Bowman likes the way this subject gets people talking. It came up recently when a couple came over for dinner. The wife got interested and described several incidents of harassment. The husband asked, “What about the First Amendment?” In her article, Bowman answers: “There is no way to interpret expressions such as ‘great tits’ or ‘fuck you,’ in a one-on-one interaction between strangers, as political comments that contribute directly or indirectly to the general discourse about public affairs; these comments are nothing more than ‘psychic assaults.'”
The feminist legal theory Bowman espouses is not accepted even by all feminists, let alone by all women. It often annoys men and appalls civil libertarians. Bowman and her like-minded colleagues do not ask to be treated “the same as men.” Instead, they create consternation by pointing out that this very request takes for granted that man is the standard by which women are to be measured.
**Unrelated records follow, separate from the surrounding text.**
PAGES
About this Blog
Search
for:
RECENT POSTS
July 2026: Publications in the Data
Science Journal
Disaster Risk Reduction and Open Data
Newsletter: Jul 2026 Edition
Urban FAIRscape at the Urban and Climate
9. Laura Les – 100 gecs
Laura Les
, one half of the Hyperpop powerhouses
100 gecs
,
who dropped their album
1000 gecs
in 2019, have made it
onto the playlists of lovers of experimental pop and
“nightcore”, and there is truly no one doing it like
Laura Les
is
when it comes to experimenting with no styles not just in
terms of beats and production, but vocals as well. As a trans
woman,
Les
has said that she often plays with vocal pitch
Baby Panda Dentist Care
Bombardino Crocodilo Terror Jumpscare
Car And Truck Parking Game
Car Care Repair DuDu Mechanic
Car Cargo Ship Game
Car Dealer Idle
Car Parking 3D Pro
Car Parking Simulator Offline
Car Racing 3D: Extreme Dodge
This radical approach to feminism has proved surprisingly potent in conservative times. In 1979 the movement’s foremost thinker, Catharine MacKinnon, published her pioneering book Sexual Harassment of Working Women, in which she argued that sexual harassment should be treated as a form of sex discrimination, not simply as a series of assaults and batteries that mysteriously keep happening to women. (“Tort law,” she wrote, “compensates individuals for injuries . . . ; the purpose of discrimination law is to change the society so that this kind of injury need not and does not recur.”) In 1980, the U.S. Equal Employment Opportunity Commission ratified her view by adopting regulations against such harassment. In 1986, in the case Meritor Savings Bank v. Vinson, an 88.9-percent-male Supreme Court dominated by Republican appointees unanimously upheld the EEOC regulations’ constitutionality. (Chief Justice William Rehnquist himself wrote the opinion.) And by the time of the Thomas-Hill hearings in the fall of 1991, everyone was talking about a subject that just 12 years earlier had been an obscure, newborn subspecialty in the legal academy.
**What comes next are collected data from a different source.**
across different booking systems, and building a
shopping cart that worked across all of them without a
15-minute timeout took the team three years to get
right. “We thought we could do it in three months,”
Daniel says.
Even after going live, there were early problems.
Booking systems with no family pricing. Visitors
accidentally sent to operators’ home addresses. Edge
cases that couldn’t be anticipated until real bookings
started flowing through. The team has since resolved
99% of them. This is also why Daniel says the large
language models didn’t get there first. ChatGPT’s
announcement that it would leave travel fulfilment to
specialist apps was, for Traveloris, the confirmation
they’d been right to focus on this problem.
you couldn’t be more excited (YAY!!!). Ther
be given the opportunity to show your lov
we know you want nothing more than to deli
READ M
But notoriety can also be distracting. Feminist legal theory is better known for angry controversies over pornography and sexual harassment than for its basic ideas. Such as Idea Number One:
Like the president, the pope, and Jesus Christ, the law is male–written by men, practiced by men, interpreted by men, enforced by men. Time out of mind it has served their interests in matters large and small. (Until the 19th century, in the Anglo-American tradition a married woman had no legal existence except in the person of her husband.) Today, the law still emphasizes what men see as common (false rape accusations) and ignores what they ignore (“Hey babe, lookin’ good”). It does a much better job of protecting rich people from the government than of protecting poor people–mostly women and children–from rich people. Following the culture’s lead, the law assigns little value to cleaning house and raising children, things that most women and few men do regularly. It applies generalized standards–“What would a reasonable person do?”–in which mostly male experience stands in for human experience. Although in theory law could focus on helping community members heal their relationships, in practice it mostly adjudicates individuals’ competing claims for rights and money.
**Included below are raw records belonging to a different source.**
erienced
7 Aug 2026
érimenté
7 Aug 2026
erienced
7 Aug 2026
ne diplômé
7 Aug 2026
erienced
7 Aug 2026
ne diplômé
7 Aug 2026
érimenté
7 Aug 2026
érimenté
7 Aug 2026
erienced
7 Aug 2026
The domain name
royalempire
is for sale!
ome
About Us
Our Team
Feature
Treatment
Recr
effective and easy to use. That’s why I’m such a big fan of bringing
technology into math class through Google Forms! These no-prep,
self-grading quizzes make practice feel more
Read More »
“Where was the male law born?” IIT Chicago Kent College of Law professor Linda Hirshman asked last October at a program sponsored by the American Bar Association Commission on Women in the Profession and the Chicago Bar Association Alliance for Women. In law schools, of course, she replied, adding that, “Like childbirth in 1975, law schools are mostly run by men whose idea of women’s appropriate position is painful, abased, and certainly nothing we would have thought of for ourselves.”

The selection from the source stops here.